Start of TASK DATA
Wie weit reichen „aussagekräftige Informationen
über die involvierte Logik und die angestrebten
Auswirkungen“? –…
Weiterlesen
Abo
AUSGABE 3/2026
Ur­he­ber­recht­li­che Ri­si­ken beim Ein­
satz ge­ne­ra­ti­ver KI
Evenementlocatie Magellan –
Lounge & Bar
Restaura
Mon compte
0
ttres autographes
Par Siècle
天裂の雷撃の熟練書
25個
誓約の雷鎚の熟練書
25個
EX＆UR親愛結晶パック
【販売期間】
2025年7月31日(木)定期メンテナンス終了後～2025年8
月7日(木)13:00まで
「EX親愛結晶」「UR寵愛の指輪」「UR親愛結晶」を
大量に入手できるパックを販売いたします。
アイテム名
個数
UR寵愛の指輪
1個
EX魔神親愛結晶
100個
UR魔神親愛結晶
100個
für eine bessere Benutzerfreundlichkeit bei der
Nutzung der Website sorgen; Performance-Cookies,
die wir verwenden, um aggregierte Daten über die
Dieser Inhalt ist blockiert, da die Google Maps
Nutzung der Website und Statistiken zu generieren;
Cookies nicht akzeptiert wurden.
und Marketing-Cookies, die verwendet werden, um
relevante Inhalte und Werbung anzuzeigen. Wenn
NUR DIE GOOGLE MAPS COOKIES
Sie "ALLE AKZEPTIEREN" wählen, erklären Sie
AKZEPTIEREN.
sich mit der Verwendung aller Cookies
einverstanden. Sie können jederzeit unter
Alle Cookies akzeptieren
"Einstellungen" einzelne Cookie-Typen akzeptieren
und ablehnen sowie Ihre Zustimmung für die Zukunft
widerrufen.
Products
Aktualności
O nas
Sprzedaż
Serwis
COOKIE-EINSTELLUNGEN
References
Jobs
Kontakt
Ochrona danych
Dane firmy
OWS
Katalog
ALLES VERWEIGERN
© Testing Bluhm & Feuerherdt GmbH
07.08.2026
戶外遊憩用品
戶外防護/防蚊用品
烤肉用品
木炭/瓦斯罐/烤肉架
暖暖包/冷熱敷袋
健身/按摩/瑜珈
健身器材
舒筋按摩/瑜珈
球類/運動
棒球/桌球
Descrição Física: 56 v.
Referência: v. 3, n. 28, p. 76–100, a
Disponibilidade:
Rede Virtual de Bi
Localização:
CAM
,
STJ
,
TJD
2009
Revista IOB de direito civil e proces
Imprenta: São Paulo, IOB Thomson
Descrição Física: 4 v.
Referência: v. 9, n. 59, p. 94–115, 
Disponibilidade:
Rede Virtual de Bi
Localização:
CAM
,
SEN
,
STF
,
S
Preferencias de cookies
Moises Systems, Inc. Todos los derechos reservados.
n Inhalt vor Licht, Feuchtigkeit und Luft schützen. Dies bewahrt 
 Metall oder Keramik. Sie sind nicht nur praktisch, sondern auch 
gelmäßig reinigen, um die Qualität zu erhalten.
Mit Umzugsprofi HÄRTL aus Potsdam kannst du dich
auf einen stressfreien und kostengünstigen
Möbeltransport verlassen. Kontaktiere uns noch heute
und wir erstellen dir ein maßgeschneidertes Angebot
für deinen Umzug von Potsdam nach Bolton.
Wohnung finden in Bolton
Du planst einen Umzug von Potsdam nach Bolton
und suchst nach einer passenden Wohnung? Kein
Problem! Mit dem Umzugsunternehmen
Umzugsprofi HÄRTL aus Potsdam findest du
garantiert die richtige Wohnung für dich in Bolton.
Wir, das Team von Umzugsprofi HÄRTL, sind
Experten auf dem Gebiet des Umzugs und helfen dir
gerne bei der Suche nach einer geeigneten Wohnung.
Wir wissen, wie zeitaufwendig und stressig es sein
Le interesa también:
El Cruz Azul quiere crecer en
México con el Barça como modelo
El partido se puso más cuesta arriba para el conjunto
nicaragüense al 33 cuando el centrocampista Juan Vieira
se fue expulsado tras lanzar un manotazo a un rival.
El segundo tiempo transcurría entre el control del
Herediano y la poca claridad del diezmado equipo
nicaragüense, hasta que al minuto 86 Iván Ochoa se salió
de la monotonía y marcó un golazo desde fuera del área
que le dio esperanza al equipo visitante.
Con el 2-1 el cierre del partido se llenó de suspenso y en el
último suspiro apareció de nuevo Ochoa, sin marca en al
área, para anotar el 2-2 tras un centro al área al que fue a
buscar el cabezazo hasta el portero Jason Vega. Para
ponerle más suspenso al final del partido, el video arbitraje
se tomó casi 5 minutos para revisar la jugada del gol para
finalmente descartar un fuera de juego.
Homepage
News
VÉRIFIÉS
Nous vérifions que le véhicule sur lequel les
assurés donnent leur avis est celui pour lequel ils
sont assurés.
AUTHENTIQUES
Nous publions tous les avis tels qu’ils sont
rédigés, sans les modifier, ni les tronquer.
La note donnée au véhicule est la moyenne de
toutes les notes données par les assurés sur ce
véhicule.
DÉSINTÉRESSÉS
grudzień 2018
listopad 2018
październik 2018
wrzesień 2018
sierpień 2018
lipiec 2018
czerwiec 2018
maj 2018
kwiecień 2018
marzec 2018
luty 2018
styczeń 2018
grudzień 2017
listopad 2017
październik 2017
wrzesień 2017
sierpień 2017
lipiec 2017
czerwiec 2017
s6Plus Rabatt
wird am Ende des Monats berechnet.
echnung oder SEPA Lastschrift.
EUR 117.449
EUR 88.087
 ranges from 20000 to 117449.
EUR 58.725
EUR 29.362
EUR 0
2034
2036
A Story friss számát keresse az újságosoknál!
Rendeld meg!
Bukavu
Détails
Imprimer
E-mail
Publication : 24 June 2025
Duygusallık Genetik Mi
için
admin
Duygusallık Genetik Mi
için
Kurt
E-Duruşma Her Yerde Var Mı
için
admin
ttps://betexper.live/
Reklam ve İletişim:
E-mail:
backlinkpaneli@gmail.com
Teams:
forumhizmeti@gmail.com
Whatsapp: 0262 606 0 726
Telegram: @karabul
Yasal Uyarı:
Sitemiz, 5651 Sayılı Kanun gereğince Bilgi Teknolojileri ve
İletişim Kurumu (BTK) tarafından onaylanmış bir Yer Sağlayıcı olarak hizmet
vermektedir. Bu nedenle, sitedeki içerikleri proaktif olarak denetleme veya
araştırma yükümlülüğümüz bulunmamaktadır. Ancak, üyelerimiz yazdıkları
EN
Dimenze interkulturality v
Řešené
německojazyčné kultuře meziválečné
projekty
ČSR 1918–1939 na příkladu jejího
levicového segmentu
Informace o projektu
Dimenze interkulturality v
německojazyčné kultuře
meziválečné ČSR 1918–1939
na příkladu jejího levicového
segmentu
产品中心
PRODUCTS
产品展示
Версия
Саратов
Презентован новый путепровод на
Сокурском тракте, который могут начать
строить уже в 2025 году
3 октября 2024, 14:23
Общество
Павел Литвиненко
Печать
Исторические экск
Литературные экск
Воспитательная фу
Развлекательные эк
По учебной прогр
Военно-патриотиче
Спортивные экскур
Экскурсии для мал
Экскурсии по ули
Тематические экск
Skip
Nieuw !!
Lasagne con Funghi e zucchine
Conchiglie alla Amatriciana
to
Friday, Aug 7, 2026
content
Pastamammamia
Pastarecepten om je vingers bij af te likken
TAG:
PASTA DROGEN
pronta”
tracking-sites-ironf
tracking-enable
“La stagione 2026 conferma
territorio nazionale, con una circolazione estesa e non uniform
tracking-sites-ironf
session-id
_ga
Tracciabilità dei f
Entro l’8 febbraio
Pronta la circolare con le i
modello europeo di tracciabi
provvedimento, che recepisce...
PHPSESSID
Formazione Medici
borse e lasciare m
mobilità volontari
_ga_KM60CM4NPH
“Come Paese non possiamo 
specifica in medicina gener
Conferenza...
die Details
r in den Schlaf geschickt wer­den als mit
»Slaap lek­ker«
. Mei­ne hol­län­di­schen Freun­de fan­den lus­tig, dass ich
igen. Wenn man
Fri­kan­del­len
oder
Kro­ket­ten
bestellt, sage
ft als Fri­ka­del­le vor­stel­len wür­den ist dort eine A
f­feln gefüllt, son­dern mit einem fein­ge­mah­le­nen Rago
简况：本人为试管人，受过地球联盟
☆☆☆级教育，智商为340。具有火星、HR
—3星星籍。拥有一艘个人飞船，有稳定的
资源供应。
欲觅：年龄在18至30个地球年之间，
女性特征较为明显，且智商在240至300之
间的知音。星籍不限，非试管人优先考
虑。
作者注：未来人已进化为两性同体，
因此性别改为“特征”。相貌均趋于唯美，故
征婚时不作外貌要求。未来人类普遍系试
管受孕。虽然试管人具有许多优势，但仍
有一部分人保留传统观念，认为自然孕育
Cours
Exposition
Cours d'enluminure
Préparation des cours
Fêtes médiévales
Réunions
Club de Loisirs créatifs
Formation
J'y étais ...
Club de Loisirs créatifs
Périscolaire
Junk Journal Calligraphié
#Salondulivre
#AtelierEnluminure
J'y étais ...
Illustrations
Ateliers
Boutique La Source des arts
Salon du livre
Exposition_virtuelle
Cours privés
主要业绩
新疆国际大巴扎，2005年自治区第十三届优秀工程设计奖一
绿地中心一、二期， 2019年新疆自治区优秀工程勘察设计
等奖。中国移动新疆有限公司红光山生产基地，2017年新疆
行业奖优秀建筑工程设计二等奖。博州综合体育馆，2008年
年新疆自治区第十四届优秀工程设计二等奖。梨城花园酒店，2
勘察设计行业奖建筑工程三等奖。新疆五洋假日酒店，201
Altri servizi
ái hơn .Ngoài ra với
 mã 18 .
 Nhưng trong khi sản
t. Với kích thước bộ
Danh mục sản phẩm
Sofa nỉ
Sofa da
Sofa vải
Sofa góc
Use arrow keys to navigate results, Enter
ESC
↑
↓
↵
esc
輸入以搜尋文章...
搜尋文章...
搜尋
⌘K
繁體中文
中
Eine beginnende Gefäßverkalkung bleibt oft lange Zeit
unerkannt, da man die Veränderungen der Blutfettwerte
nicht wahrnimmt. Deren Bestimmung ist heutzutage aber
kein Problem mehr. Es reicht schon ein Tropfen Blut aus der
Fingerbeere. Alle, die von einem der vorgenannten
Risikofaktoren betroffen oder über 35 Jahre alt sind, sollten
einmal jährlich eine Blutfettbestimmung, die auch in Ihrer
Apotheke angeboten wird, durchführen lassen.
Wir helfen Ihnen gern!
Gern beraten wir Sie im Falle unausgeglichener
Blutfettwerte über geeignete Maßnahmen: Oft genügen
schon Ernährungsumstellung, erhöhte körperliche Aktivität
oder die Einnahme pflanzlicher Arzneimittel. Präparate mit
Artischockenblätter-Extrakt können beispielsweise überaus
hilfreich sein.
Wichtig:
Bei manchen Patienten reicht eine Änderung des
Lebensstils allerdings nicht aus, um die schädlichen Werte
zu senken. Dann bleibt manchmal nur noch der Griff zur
End of TASK DATA
:: PROMPT ::
In the data above, find the line that contains "se tomó casi" and the line that contains "Сокурском тракте, который могут начать". Repeat exactly those lines and every line between them, and only those.

:: WRITTEN RESPONSE ::
se tomó casi 5 minutos para revisar la jugada del gol para
finalmente descartar un fuera de juego.
Homepage
News
VÉRIFIÉS
Nous vérifions que le véhicule sur lequel les
assurés donnent leur avis est celui pour lequel ils
sont assurés.
AUTHENTIQUES
Nous publions tous les avis tels qu’ils sont
rédigés, sans les modifier, ni les tronquer.
La note donnée au véhicule est la moyenne de
toutes les notes données par les assurés sur ce
véhicule.
DÉSINTÉRESSÉS
grudzień 2018
listopad 2018
październik 2018
wrzesień 2018
sierpień 2018
lipiec 2018
czerwiec 2018
maj 2018
kwiecień 2018
marzec 2018
luty 2018
styczeń 2018
grudzień 2017
listopad 2017
październik 2017
wrzesień 2017
sierpień 2017
lipiec 2017
czerwiec 2017
s6Plus Rabatt
wird am Ende des Monats berechnet.
echnung oder SEPA Lastschrift.
EUR 117.449
EUR 88.087
 ranges from 20000 to 117449.
EUR 58.725
EUR 29.362
EUR 0
2034
2036
A Story friss számát keresse az újságosoknál!
Rendeld meg!
Bukavu
Détails
Imprimer
E-mail
Publication : 24 June 2025
Duygusallık Genetik Mi
için
admin
Duygusallık Genetik Mi
için
Kurt
E-Duruşma Her Yerde Var Mı
için
admin
ttps://betexper.live/
Reklam ve İletişim:
E-mail:
backlinkpaneli@gmail.com
Teams:
forumhizmeti@gmail.com
Whatsapp: 0262 606 0 726
Telegram: @karabul
Yasal Uyarı:
Sitemiz, 5651 Sayılı Kanun gereğince Bilgi Teknolojileri ve
İletişim Kurumu (BTK) tarafından onaylanmış bir Yer Sağlayıcı olarak hizmet
vermektedir. Bu nedenle, sitedeki içerikleri proaktif olarak denetleme veya
araştırma yükümlülüğümüz bulunmamaktadır. Ancak, üyelerimiz yazdıkları
EN
Dimenze interkulturality v
Řešené
německojazyčné kultuře meziválečné
projekty
ČSR 1918–1939 na příkladu jejího
levicového segmentu
Informace o projektu
Dimenze interkulturality v
německojazyčné kultuře
meziválečné ČSR 1918–1939
na příkladu jejího levicového
segmentu
产品中心
PRODUCTS
产品展示
Версия
Саратов
Презентован новый путепровод на
Сокурском тракте, который могут начать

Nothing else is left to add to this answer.